Working with the quality bar - Cloud

Talend Cloud Data Preparation Getting Started Guide

Version
Cloud
Language
English
Product
Talend Cloud
Module
Talend Data Preparation
Content
Data Quality and Preparation > Cleansing data

The quickest way to identify incorrect data is to look at the quality bar.

Under each column is a quality bar that displays the amount of fields that have correct data, incorrect data or empty fields. Each category is represented by a color:

  • Green for data that matches the cell format
  • Grey for empty cells
  • Red for data that does not match the cell format

Click any color to select, delete or clear the cells with data in an invalid format. Hovering over the colors allows you to display the exact number of lines for each category, as well as the percentage it represents in a column.
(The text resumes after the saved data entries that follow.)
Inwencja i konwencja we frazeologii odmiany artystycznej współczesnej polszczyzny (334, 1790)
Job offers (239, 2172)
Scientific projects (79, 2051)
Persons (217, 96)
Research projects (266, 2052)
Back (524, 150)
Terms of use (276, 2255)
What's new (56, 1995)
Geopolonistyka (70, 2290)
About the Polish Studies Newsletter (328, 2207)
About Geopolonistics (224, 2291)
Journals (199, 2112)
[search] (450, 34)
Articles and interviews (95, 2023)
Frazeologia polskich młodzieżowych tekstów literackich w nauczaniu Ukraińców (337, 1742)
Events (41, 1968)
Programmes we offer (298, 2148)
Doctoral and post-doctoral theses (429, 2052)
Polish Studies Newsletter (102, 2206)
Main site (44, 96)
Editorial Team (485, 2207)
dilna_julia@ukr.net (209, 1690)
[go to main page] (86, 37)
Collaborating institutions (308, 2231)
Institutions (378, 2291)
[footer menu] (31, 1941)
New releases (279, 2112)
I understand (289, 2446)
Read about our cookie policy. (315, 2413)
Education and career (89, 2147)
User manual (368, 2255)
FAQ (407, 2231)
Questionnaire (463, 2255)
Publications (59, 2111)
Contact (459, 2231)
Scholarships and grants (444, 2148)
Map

By looking at the quality bar under in the Email column header, you can see that there are empty cells and incorrect values among the data. You are going to remove them.

To use the quality bar to remove the lines containing those incorrect cells, proceed as follows:

Procedure

  1. Click the grey part of the quality bar, in the header of the Email column.
    A drop-down menu opens.
  2. Click Delete the rows with empty cells.
    The empty cells of the Email columns have been deleted and only the invalid values, represented by the red bar, remain.
  3. Repeat the last two steps, but this time, click the orange part of the quality bar, and select Delete the rows with invalid cells.
    The Email column is now cleaned of all invalid data or empty cells.
  4. Use the quality bar to remove the invalid cells from the Zip and Phone columns.

Results

The only remaining column with invalid data is now State, but you are going to treat it in a different way.